- **How to complete this task**: Where the line holding "Kelly Services - Rhône-Alpes" appears, start copying, and continue exactly through the last line of the listing, skipping pictures.

### Extracted data

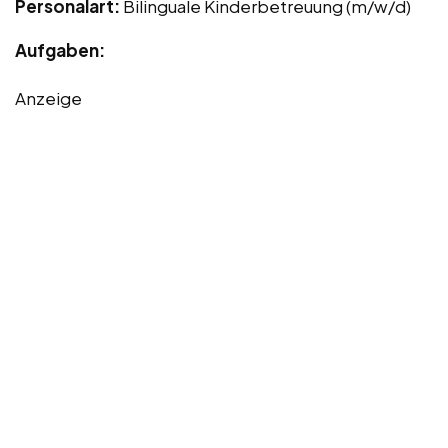
Personalart:
Bilinguale Kinderbetreuung (m/w/d)
Aufgaben:
Anzeige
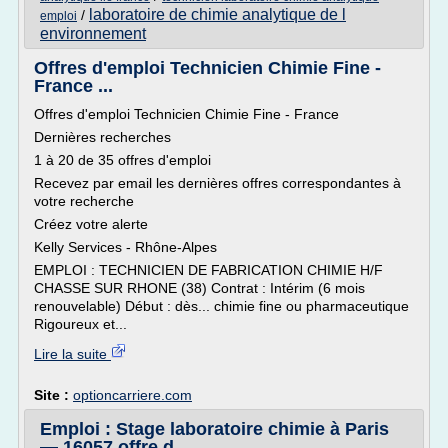
laboratoire de chimie analytique de l
/
emploi
environnement
Offres d'emploi Technicien Chimie Fine -
France ...
Offres d'emploi Technicien Chimie Fine - France
Dernières recherches
1 à 20 de 35 offres d'emploi
Recevez par email les dernières offres correspondantes à
votre recherche
Créez votre alerte
Kelly Services - Rhône-Alpes
EMPLOI : TECHNICIEN DE FABRICATION CHIMIE H/F
CHASSE SUR RHONE (38) Contrat : Intérim (6 mois
renouvelable) Début : dès... chimie fine ou pharmaceutique
Rigoureux et...
Lire la suite
Site :
optioncarriere.com
Emploi : Stage laboratoire chimie à Paris
— 16057 offre d ...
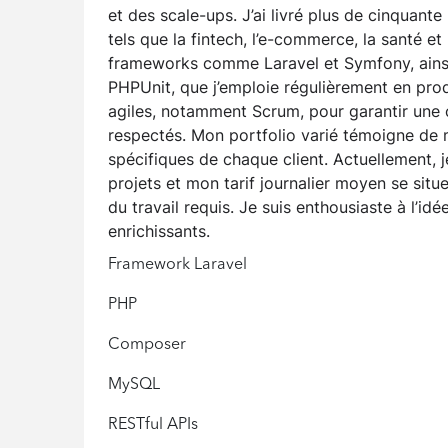
et des scale-ups. J’ai livré plus de cinquan
tels que la fintech, l’e-commerce, la santé e
frameworks comme Laravel et Symfony, ains
PHPUnit, que j’emploie régulièrement en prod
agiles, notamment Scrum, pour garantir une c
respectés. Mon portfolio varié témoigne de
spécifiques de chaque client. Actuellement, 
projets et mon tarif journalier moyen se situ
du travail requis. Je suis enthousiaste à l’id
enrichissants.
Framework Laravel
PHP
Composer
MySQL
RESTful APIs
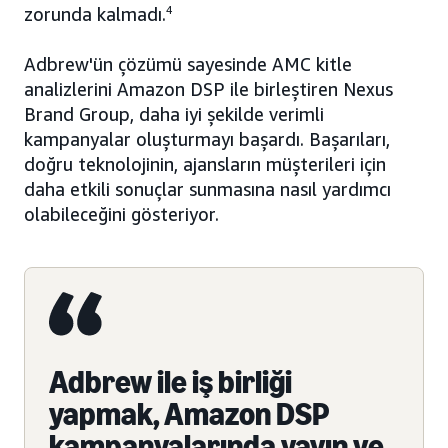
zorunda kalmadı.
4
Adbrew'ün çözümü sayesinde AMC kitle
analizlerini Amazon DSP ile birleştiren Nexus
Brand Group, daha iyi şekilde verimli
kampanyalar oluşturmayı başardı. Başarıları,
doğru teknolojinin, ajansların müşterileri için
daha etkili sonuçlar sunmasına nasıl yardımcı
olabileceğini gösteriyor.
Adbrew ile iş birliği
yapmak, Amazon DSP
kampanyalarında yayın ve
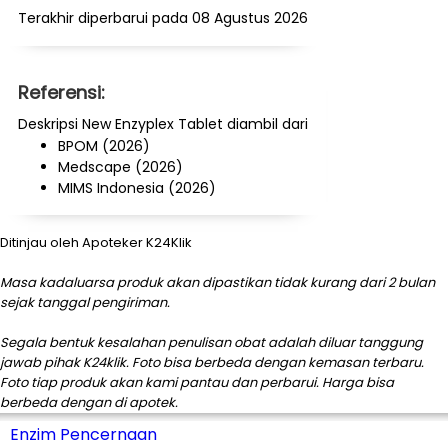
Terakhir diperbarui pada 08 Agustus 2026
Referensi:
Deskripsi New Enzyplex Tablet diambil dari
BPOM (2026)
Medscape (2026)
MIMS Indonesia (2026)
Ditinjau oleh Apoteker K24Klik
Masa kadaluarsa produk akan dipastikan tidak kurang dari 2 bulan
sejak tanggal pengiriman.
Segala bentuk kesalahan penulisan obat adalah diluar tanggung
jawab pihak K24klik. Foto bisa berbeda dengan kemasan terbaru.
Foto tiap produk akan kami pantau dan perbarui. Harga bisa
berbeda dengan di apotek.
Enzim Pencernaan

######

- **Reply**:
Kelly Services - Rhône-Alpes
EMPLOI : TECHNICIEN DE FABRICATION CHIMIE H/F
CHASSE SUR RHONE (38) Contrat : Intérim (6 mois
renouvelable) Début : dès... chimie fine ou pharmaceutique
Rigoureux et...
Lire la suite
Site :
optioncarriere.com
Emploi : Stage laboratoire chimie à Paris
— 16057 offre d ...
et des scale-ups. J’ai livré plus de cinquan
tels que la fintech, l’e-commerce, la santé e
frameworks comme Laravel et Symfony, ains
PHPUnit, que j’emploie régulièrement en prod
agiles, notamment Scrum, pour garantir une c
respectés. Mon portfolio varié témoigne de
spécifiques de chaque client. Actuellement, 
projets et mon tarif journalier moyen se situ
du travail requis. Je suis enthousiaste à l’id
enrichissants.
Framework Laravel
PHP
Composer
MySQL
RESTful APIs
zorunda kalmadı.
4
Adbrew'ün çözümü sayesinde AMC kitle
analizlerini Amazon DSP ile birleştiren Nexus
Brand Group, daha iyi şekilde verimli
kampanyalar oluşturmayı başardı. Başarıları,
doğru teknolojinin, ajansların müşterileri için
daha etkili sonuçlar sunmasına nasıl yardımcı
olabileceğini gösteriyor.
Adbrew ile iş birliği
yapmak, Amazon DSP
kampanyalarında yayın ve
Terakhir diperbarui pada 08 Agustus 2026
Referensi:
Deskripsi New Enzyplex Tablet diambil dari
BPOM (2026)
Medscape (2026)
MIMS Indonesia (2026)
Ditinjau oleh Apoteker K24Klik
Masa kadaluarsa produk akan dipastikan tidak kurang dari 2 bulan
sejak tanggal pengiriman.
Segala bentuk kesalahan penulisan obat adalah diluar tanggung
jawab pihak K24klik. Foto bisa berbeda dengan kemasan terbaru.
Foto tiap produk akan kami pantau dan perbarui. Harga bisa
berbeda dengan di apotek.
Enzim Pencernaan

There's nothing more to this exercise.